I move my swarms as fast as I find them. I do usually wait till after dark. I have some of my traps in pretty rough terain. One time, I did not get to one till it had some comb built and moving the trap at that time caused all my comb to collapse.
I have not caught that many swarms in traps, Maybe 5. None have left doing it this way though. Your milage may vary.
Good luck
gww


----------



## Scott Gough (Dec 10, 2015)

It depends upon what is in your trap. If you have frames that are the full depth you could leave them alone and just let them build out that box. 

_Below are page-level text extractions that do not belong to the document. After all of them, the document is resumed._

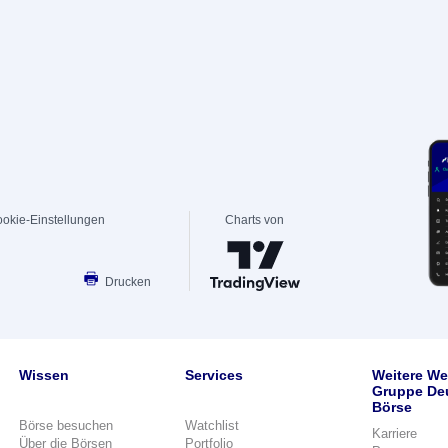
okie-Einstellungen
Charts von
Drucken
Wissen
Services
Weitere We
Gruppe De
Börse
Börse besuchen
Watchlist
Karriere
Über die Börsen
Portfolio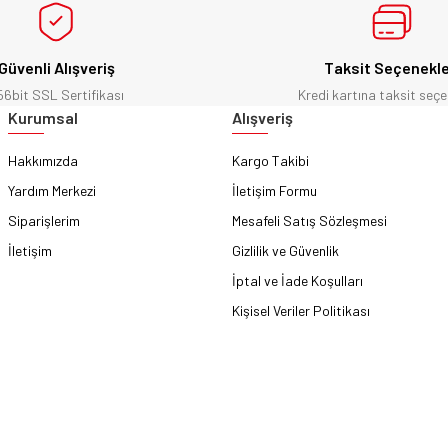
Güvenli Alışveriş
Taksit Seçenekle
56bit SSL Sertifikası
Kredi kartına taksit seçe
Gönder
Kurumsal
Alışveriş
Hakkımızda
Kargo Takibi
Yardım Merkezi
İletişim Formu
Siparişlerim
Mesafeli Satış Sözleşmesi
İletişim
Gizlilik ve Güvenlik
İptal ve İade Koşulları
Kişisel Veriler Politikası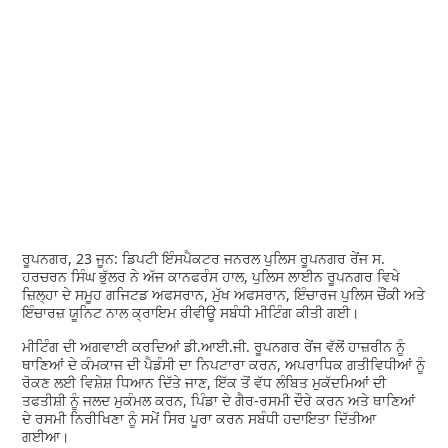
ਰੂਪਨਗਰ, 23 ਜੂਨ: ਡਿਪਟੀ ਇੰਸਪੈਕਟਰ ਜਨਰਲ ਪੁਲਿਸ ਰੂਪਨਗਰ ਰੇਂਜ ਸ.
ਹਰਚਰਨ ਸਿੰਘ ਭੁੱਲਰ ਨੇ ਅੱਜ ਕਾਨਫਰੰਸ ਹਾਲ, ਪੁਲਿਸ ਲਾਈਨ ਰੂਪਨਗਰ ਵਿਖੇ
ਜ਼ਿਲ੍ਹਾ ਦੇ ਸਮੂਹ ਗਜਿਟਡ ਅਫਸਰਾਨ, ਮੁੱਖ ਅਫਸਰਾਨ, ਇੰਚਾਰਜ ਪੁਲਿਸ ਚੌਂਕੀ ਅਤੇ
ਇੰਚਾਰਜ਼ ਯੂਨਿਟ ਨਾਲ ਕ੍ਰਾਇਮ ਰੀਵੀਊ ਸਬੰਧੀ ਮੀਟਿੰਗ ਕੀਤੀ ਗਈ।
ਮੀਟਿੰਗ ਦੀ ਅਗਵਾਈ ਕਰਦਿਆਂ ਡੀ.ਆਈ.ਜੀ. ਰੂਪਨਗਰ ਰੇਂਜ ਵੱਲੋਂ ਹਾਜ਼ਰੀਨ ਨੂੰ
ਥਾਣਿਆਂ ਦੇ ਕੰਮਕਾਜ ਦੀ ਪੈਡੰਸੀ ਦਾ ਨਿਪਟਾਰਾ ਕਰਨ, ਅਪਰਾਧਿਕ ਗਤੀਵਿਧੀਆਂ ਨੂੰ
ਰੋਕਣ ਲਈ ਵਿਸ਼ੇਸ਼ ਧਿਆਨ ਦਿੱਤੇ ਜਾਣ, ਇੱਕ ਤੋਂ ਵੱਧ ਲੰਬਿਤ ਮੁਕੱਦਮਿਆਂ ਦੀ
ਤਫਤੀਸ਼ੀ ਨੂੰ ਜਲਦ ਮੁਕੰਮਲ ਕਰਨ, ਪਿੰਡਾ ਦੇ ਗੈਰ-ਰਸਮੀ ਦੌਰੇ ਕਰਨ ਅਤੇ ਥਾਣਿਆਂ
ਦੇ ਰਸਮੀ ਨਿਰੀਖਿਣਾ ਨੂੰ ਸਮੇਂ ਸਿਰ ਪੂਰਾ ਕਰਨ ਸਬੰਧੀ ਹਦਾਇਤਾ ਦਿੱਤੀਆ
ਗਈਆ।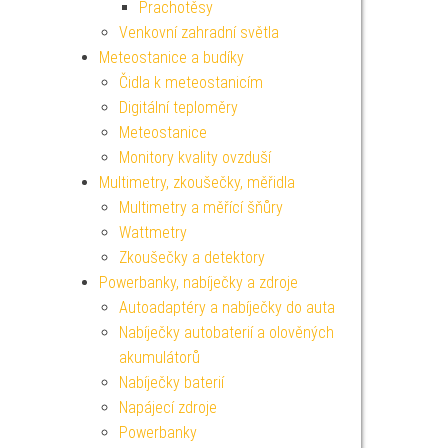
Prachotěsy
Venkovní zahradní světla
Meteostanice a budíky
Čidla k meteostanicím
Digitální teploměry
Meteostanice
Monitory kvality ovzduší
Multimetry, zkoušečky, měřidla
Multimetry a měřící šňůry
Wattmetry
Zkoušečky a detektory
Powerbanky, nabíječky a zdroje
Autoadaptéry a nabíječky do auta
Nabíječky autobaterií a olověných
akumulátorů
Nabíječky baterií
Napájecí zdroje
Powerbanky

The general advice is to move them once you see pollen coming in. That means they are raising brood and less likely to leave. Just because you move them before pollen is coming in does not mean that they will leave it just means that there is a greater chance. 

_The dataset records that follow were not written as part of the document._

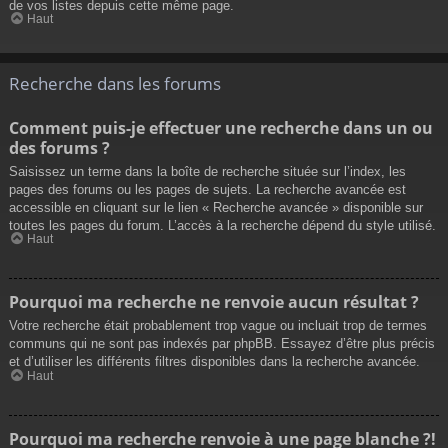
de vos listes depuis cette même page.
Haut
Recherche dans les forums
Comment puis-je effectuer une recherche dans un ou
des forums ?
Saisissez un terme dans la boîte de recherche située sur l’index, les
pages des forums ou les pages de sujets. La recherche avancée est
accessible en cliquant sur le lien « Recherche avancée » disponible sur
toutes les pages du forum. L’accès à la recherche dépend du style utilisé.
Haut
Pourquoi ma recherche ne renvoie aucun résultat ?
Votre recherche était probablement trop vague ou incluait trop de termes
communs qui ne sont pas indexés par phpBB. Essayez d’être plus précis
et d’utiliser les différents filtres disponibles dans la recherche avancée.
Haut
Pourquoi ma recherche renvoie à une page blanche ?!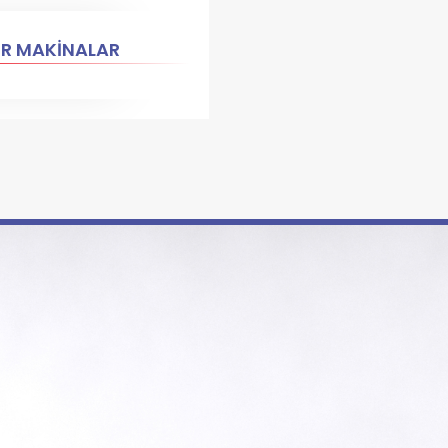
ER MAKİNALAR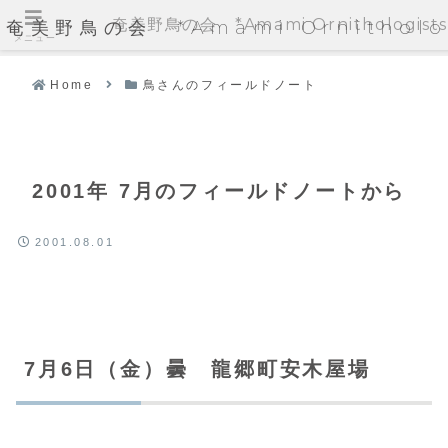
奄美野鳥の会 *Amami Ornithologists'
奄美野鳥の会 *Amami Ornithologi
メニュー
Home
鳥さんのフィールドノート
2001年 7月のフィールドノートから
2001.08.01
7月6日（金）曇 龍郷町安木屋場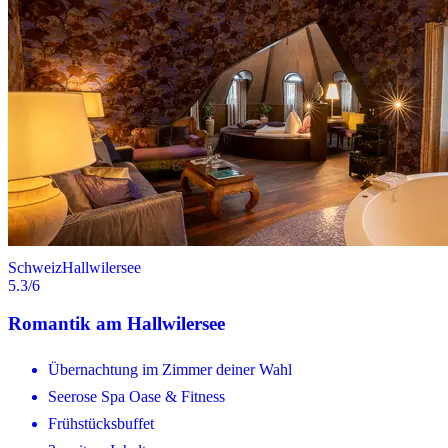
Schweiz
Hallwilersee
5.3
/6
Romantik am Hallwilersee
Übernachtung im Zimmer deiner Wahl
Seerose Spa Oase & Fitness
Frühstücksbuffet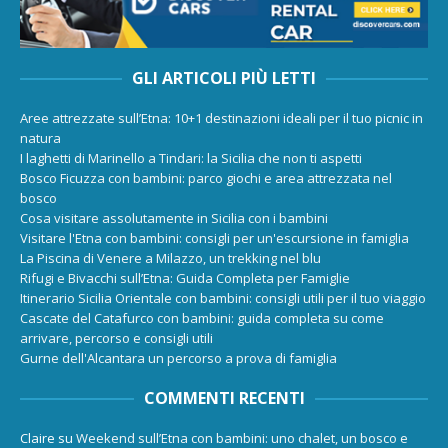
GLI ARTICOLI PIÙ LETTI
Aree attrezzate sull’Etna: 10+1 destinazioni ideali per il tuo picnic in
natura
I laghetti di Marinello a Tindari: la Sicilia che non ti aspetti
Bosco Ficuzza con bambini: parco giochi e area attrezzata nel
bosco
Cosa visitare assolutamente in Sicilia con i bambini
Visitare l'Etna con bambini: consigli per un'escursione in famiglia
La Piscina di Venere a Milazzo, un trekking nel blu
Rifugi e Bivacchi sull’Etna: Guida Completa per Famiglie
Itinerario Sicilia Orientale con bambini: consigli utili per il tuo viaggio
Cascate del Catafurco con bambini: guida completa su come
arrivare, percorso e consigli utili
Gurne dell'Alcantara un percorso a prova di famiglia
COMMENTI RECENTI
Claire
su
Weekend sull’Etna con bambini: uno chalet, un bosco e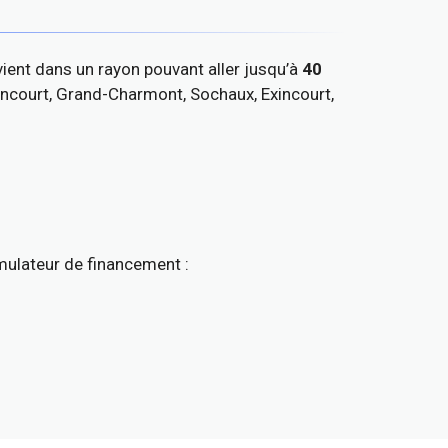
ient dans un rayon pouvant aller jusqu’à
40
ncourt, Grand-Charmont, Sochaux, Exincourt,
mulateur de financement :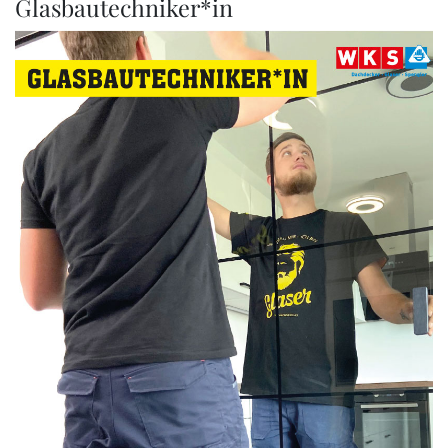
Glasbautechniker*in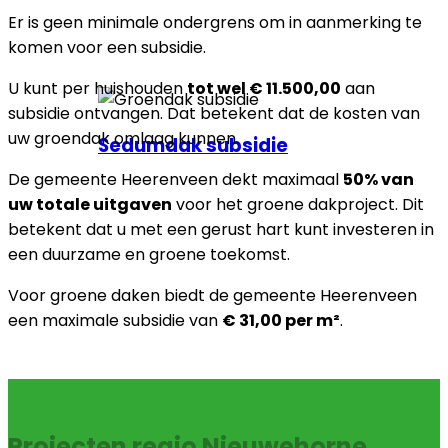
Er is geen minimale ondergrens om in aanmerking te
komen voor een subsidie.
U kunt per huishouden
tot wel € 11.500,00
aan
subsidie ontvangen. Dat betekent dat de kosten van
uw groendak omlaag kunnen.
Sedumdak subsidie
De gemeente Heerenveen dekt maximaal
50% van
uw totale uitgaven
voor het groene dakproject. Dit
betekent dat u met een gerust hart kunt investeren in
een duurzame en groene toekomst.
Voor groene daken biedt de gemeente Heerenveen
een maximale subsidie van
€ 31,00 per m²
.
Projecten regio Nieuwehorne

If your trap is like what I use the bottom part of the trap does not have frames and is open. If that is the case you will have a trap full of comb by the time you get back. So the answer would depend upon how you feel about working with fresh comb that is not in a frame. In this case I would go ahead and move them and take the chance that they will leave because dealing with fresh comb below the frames is not something I like to do.


----------



## Jethro21 (Nov 21, 2017)

The box has 1 frame that’s is drawn, 1 that is about half drawn and 3 frames with foundation. Watching the bees today they are very active and bringing in pollen.


----------



## Farmercal (May 19, 2015)

We just moved our swarm into a deep last night (won't do that at night again). They were drawing out about four frames but I already had some comb in there in the first place. We couldn't get the girls to get off the edges of the deep to seal it up for the night without out killing a few. The were pretty mad at us, but we got them into the box. They seemed fine this morning.


----------



## Jethro21 (Nov 21, 2017)

Thanks for the input, I moved them out of the tree last night after dark, into a deep today. Had several hundred foragers above me who had gone to where the hive had been yesterday, 4 frames covered with bees too to bottom both sides, 1 frame half covered both sides, and the inside of the box was still covered with bees.

Several good looking drones, bees old and young, overall a nice looking hive, zero stings. I’m glad I moved them today, seeing how full they were I don’t know that they would have hung out until I got back from my trip in 10 days. Looking forward to a nice productive hive.


----------



## gww (Feb 14, 2015)

Thanks for giving a report of what you did. Closure is alwasy nice. To me it sounds like a pretty good swarm. Most of mine are dinks.
Good luck
gww


----------